Stored data entries
━━━━━━━━━━━━━━━━━━━━━━━━━━━━━━

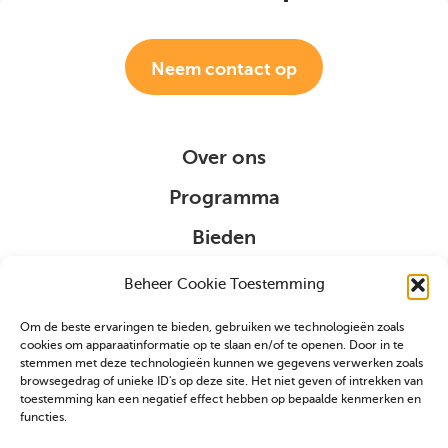
Neem contact op
Over ons
Programma
Bieden
Organisatie
Beheer Cookie Toestemming
Om de beste ervaringen te bieden, gebruiken we technologieën zoals
Sponsoring
cookies om apparaatinformatie op te slaan en/of te openen. Door in te
stemmen met deze technologieën kunnen we gegevens verwerken zoals
browsegedrag of unieke ID's op deze site. Het niet geven of intrekken van
VIP
toestemming kan een negatief effect hebben op bepaalde kenmerken en
functies.
Partners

━━━━━━━━━━━━━━━━━━━━━━━━━━━━━━

> REQUIRED WORK: Leave the images aside and return the records above exactly as written.

> ANSWER FOR THE TASK:
Neem contact op
Over ons
Programma
Bieden
Organisatie
Beheer Cookie Toestemming
Om de beste ervaringen te bieden, gebruiken we technologieën zoals
Sponsoring
cookies om apparaatinformatie op te slaan en/of te openen. Door in te
stemmen met deze technologieën kunnen we gegevens verwerken zoals
browsegedrag of unieke ID's op deze site. Het niet geven of intrekken van
VIP
toestemming kan een negatief effect hebben op bepaalde kenmerken en
functies.
Partners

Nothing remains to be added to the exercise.